Ich war mal ein Karate-Kid, das jeden Entführer mit links bezwungen hätte. Doch da waren diese roten, traurigen Smileys auf meinen Deutsch-Arbeitsblättern, die mir den Schlaf raubten, da ich weder Rechtschreibung noch Grammatik beherrschte. Und am schlimmsten waren Artikel. Ich weiss noch, wie ich zum ersten Mal in meinem Leben gespickt habe. Ich meine nicht einfach abgeschrieben. Nein, ich habe mir eine unauffällige Methode ausgedacht. Mit blauem Filzstift habe ich mir gross “DIE Butter” auf die Hand geschrieben, dass man es aus 100 Metern Entfernung gesehen hat. Aber ich wurde nicht erwischt. Ich war cool und mutig.
Dann wurde ich älter. Und da fehlen mir irgendwie die Erinnerungen. Ziemlich beängstigend, aber ich kann mich weder daran erinnern, wer ich war oder sein wollte, noch was mich weiter weg von Utopia brachte. Ich war wahrscheinlich einfach eine Schülerin, die Angst von ihrem Mathelehrer hatte und sich mit basic Sachen beschäftigte. Danach wurde ich irgendwie einfach ich.

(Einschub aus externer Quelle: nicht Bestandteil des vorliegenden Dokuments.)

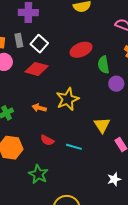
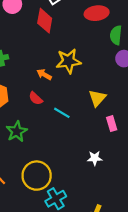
red diamond: (37, 69) -> (45, 21), turned 70
orange arrow: (39, 108) -> (44, 75), moved

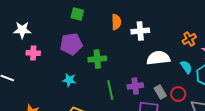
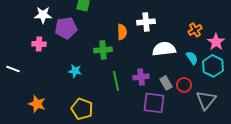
orange semicircle: (116, 22) -> (122, 32), moved
white star: (22, 30) -> (43, 15), moved
purple pentagon: (71, 44) -> (66, 28), moved

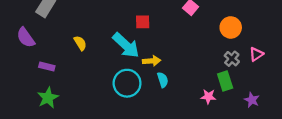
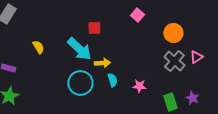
gray cross: (232, 59) -> (174, 61), size x1.5
green rectangle: (225, 81) -> (170, 102), moved
pink star: (208, 97) -> (139, 86), moved

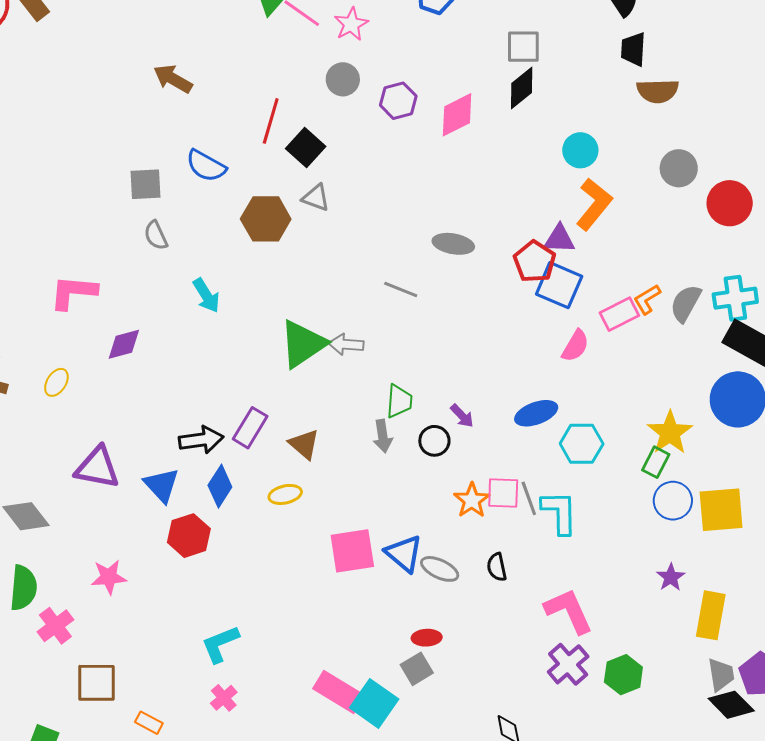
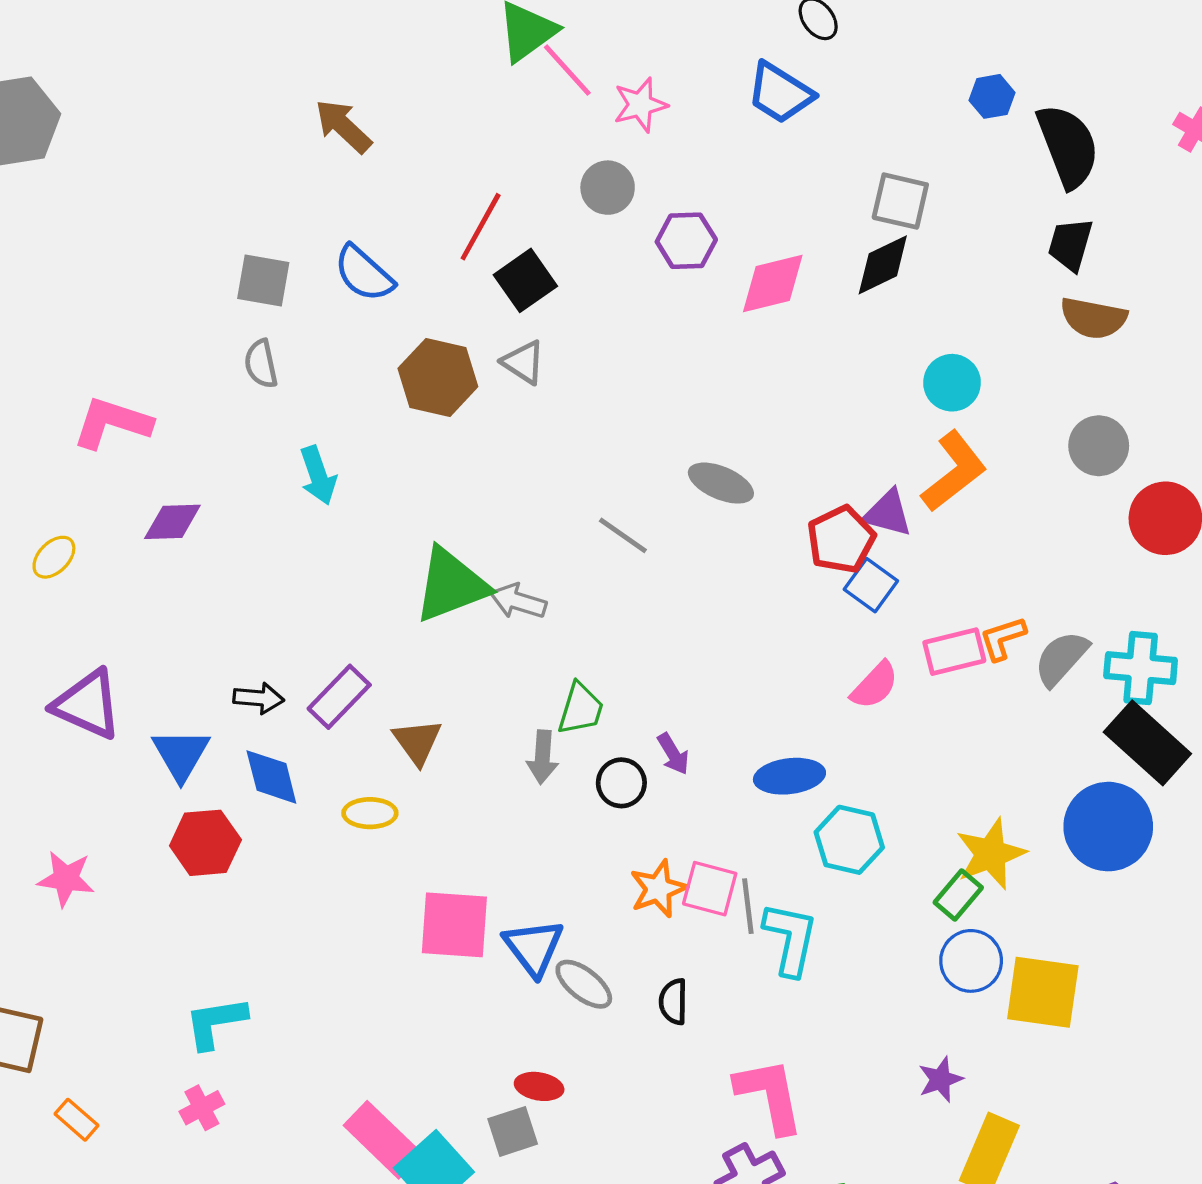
blue square: (559, 285) -> (871, 585), size x0.7
black arrow: (201, 440) -> (259, 698), size x0.7
blue diamond: (220, 486) -> (271, 777), turned -60

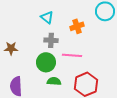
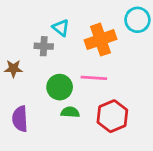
orange cross: (77, 26) -> (101, 40), size x1.6
gray cross: (51, 40) -> (44, 46), moved

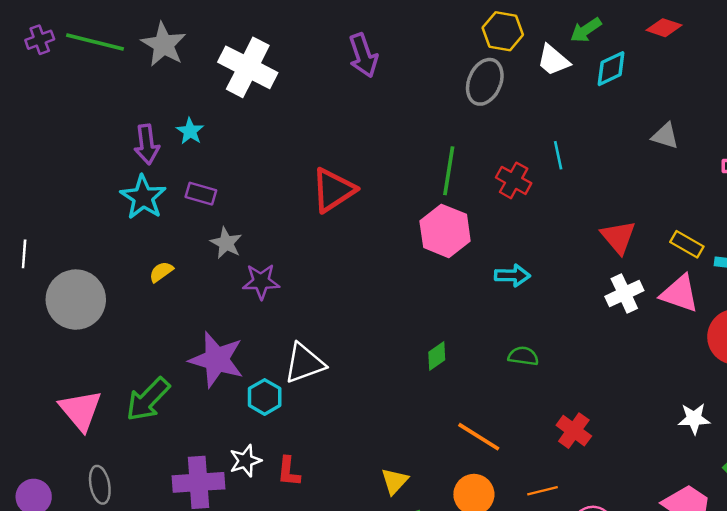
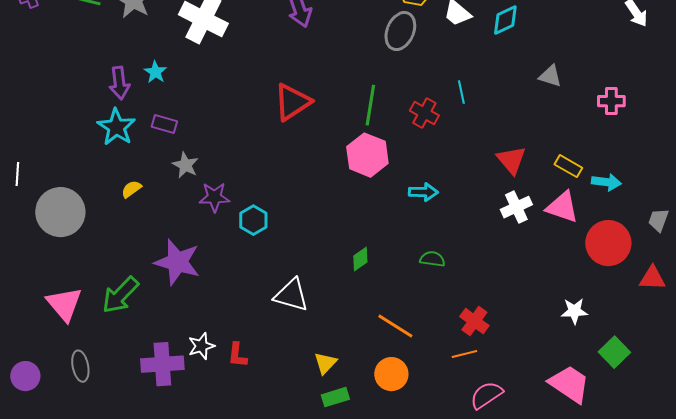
red triangle: (333, 190) -> (292, 102), moved
white triangle: (304, 363) -> (291, 295), moved, turned 36
cyan hexagon: (265, 397) -> (253, 220), moved
orange line: (543, 491) -> (464, 354), moved

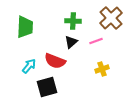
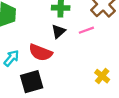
yellow cross: (102, 69) -> (102, 76), moved, turned -32

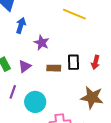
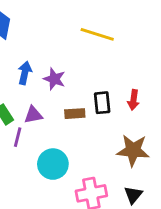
blue arrow: (21, 25) -> (25, 73), moved
purple triangle: (25, 66) -> (33, 115), turned 32
purple line: (13, 92) -> (18, 137), moved

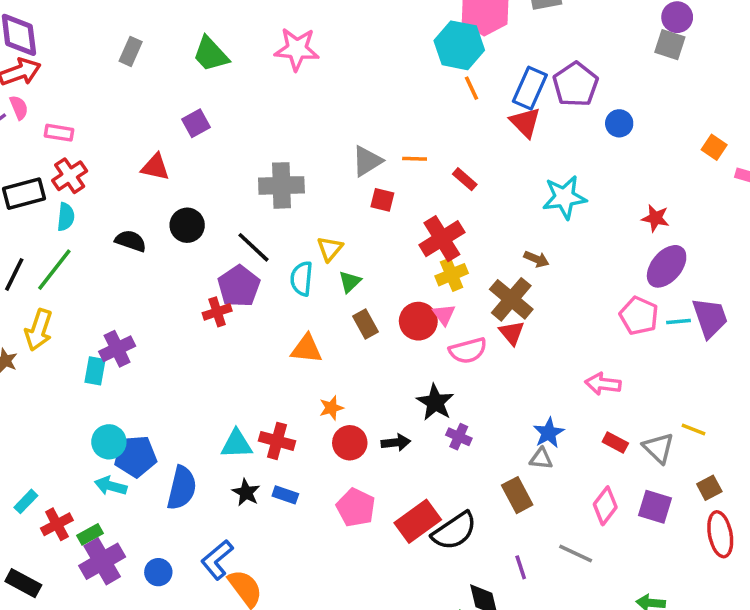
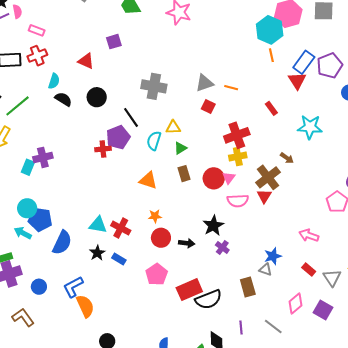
red rectangle: (465, 179) -> (271, 108), moved
cyan semicircle: (66, 217) -> (54, 81), moved
yellow triangle: (330, 249) -> (173, 127), turned 35

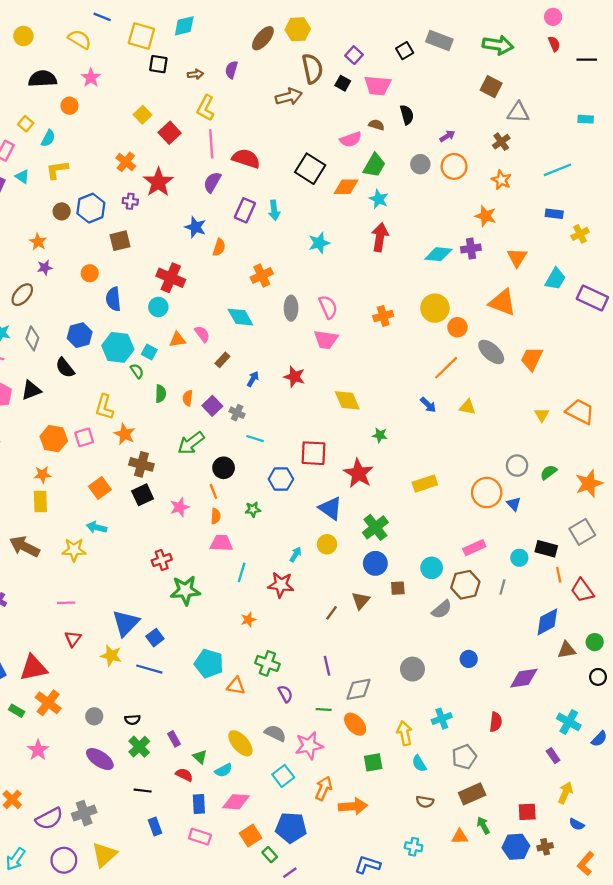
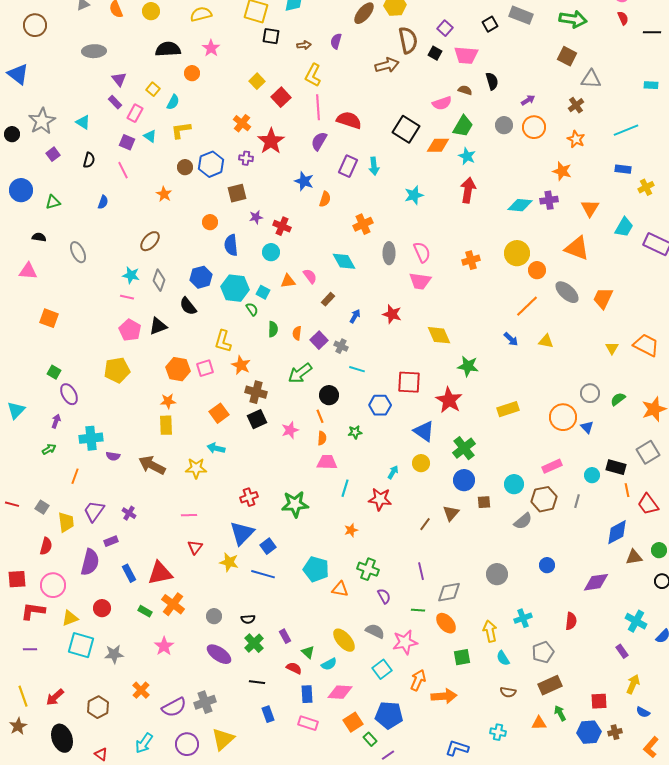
yellow semicircle: (80, 39) -> (201, 14), turned -45
purple star: (45, 268) -> (256, 217), moved
red cross: (171, 278) -> (282, 226), size x0.7
green star: (380, 435) -> (468, 366), size x1.5
red cross: (162, 560) -> (249, 497), moved

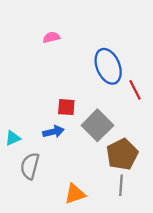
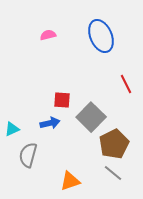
blue ellipse: (108, 66) -> (101, 36), moved
gray line: (121, 185) -> (113, 173), turned -54

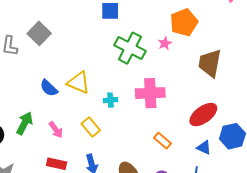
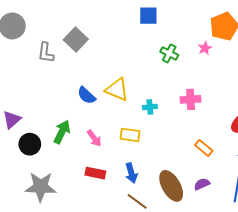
green cross: (130, 48) -> (169, 53), size x0.6
pink cross: (150, 93) -> (191, 99), size x0.7
yellow rectangle: (91, 127) -> (130, 135), turned -42

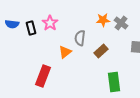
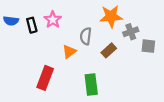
orange star: (103, 20) -> (111, 16), size x1.5
gray cross: (121, 23) -> (131, 32), moved, turned 32
green rectangle: (114, 82) -> (91, 85), moved

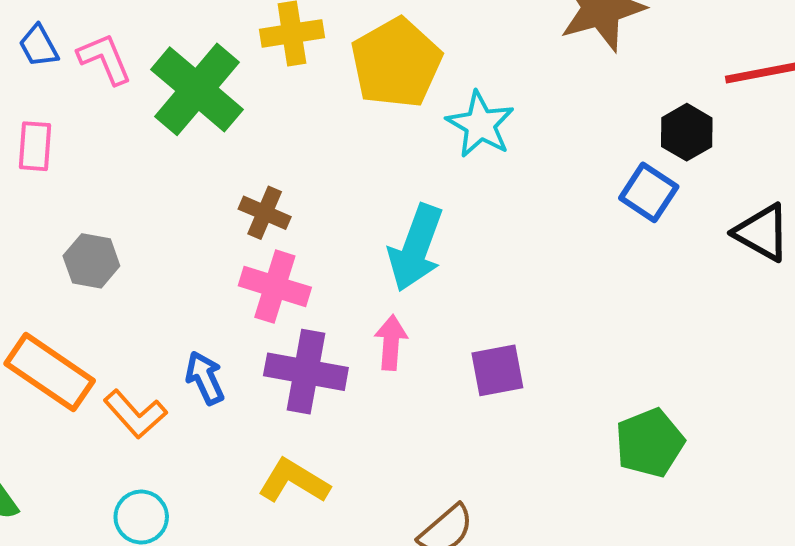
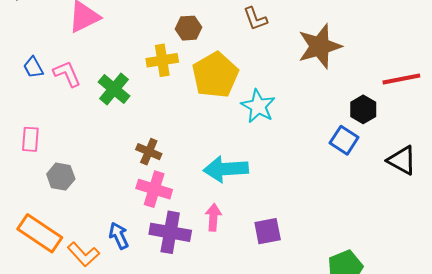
green cross: (197, 89) -> (114, 89), size x0.7
pink rectangle: (35, 146) -> (30, 139), moved
cyan arrow: (416, 248) -> (226, 169), turned 66

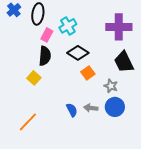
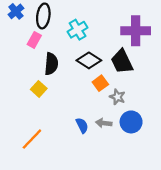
pink rectangle: (47, 35) -> (34, 40), moved
black trapezoid: (124, 62) -> (122, 62), moved
gray star: (111, 86) -> (117, 97), moved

Illustration: Pia Zibulski
Ich bin nicht mehr schneller als Usain Bolt, bin kein Karate-Kid mehr und auch kein Genie. Vielleicht habe ich Utopia nun ganz verlassen. Ich komme auf die Welt. Und das klingt jetzt sehr düster, da ich die Welt in Kontrast zu Utopia stelle. Doch ich glaube nicht, dass die Welt der Kontrast zu Utopia ist. Okay, manchmal, doch das will ich eigentlich nicht glauben. Die Frage ist, ob es Utopia überhaupt gibt. Ob ich Utopia verlassen habe oder nie dort war. Wie viel von meinen Erinnerungen sind ausgedacht? Fand ich es damals nicht genau gleich schlimm, als ich manchmal gerade zwei rote Stempel auf meinen Blättern hatte, wie ich es heute schlimm finde, wenn mir jemand “Geile Titten!” hinterher ruft? Ich weiss nicht, ob ich auf die Welt kommen will. Packt mich das Ganze nicht in Plastikfolie, in eine Art Machtlosigkeit? Ich glaube das Schwierige daran, auf die Welt zu kommen, ist nicht die Tatsache selber, sondern zu lernen damit umzugehen. “Du muesch es eifach akzeptiere”, sagen viele. Doch es stimmt nicht. Ich akzeptiere es nicht einfach, wenn jemand etwas über meine Brüste sagt oder Leute abgezockt werden. Und es geht nicht darum, dass ich jetzt lernen muss, die Gesellschaft so zu akzeptieren, wie sie ist. Ich muss bloss lernen, damit umzugehen. Und Utopia vergessen. Ich glaube Rutger Bregman würde verzweifeln, würde er meinen Text hier lesen. Der Autor von Im Grunde gut zeigt in dem Buch mit wissenschaftlichen Experimenten auf, was wir für ein schlechtes Bild unserer Spezies haben. Wir halten uns für misstrauisch, egoistisch und einfach im Grunde schlecht. Wir sehen uns und andere schlechter als wir sind.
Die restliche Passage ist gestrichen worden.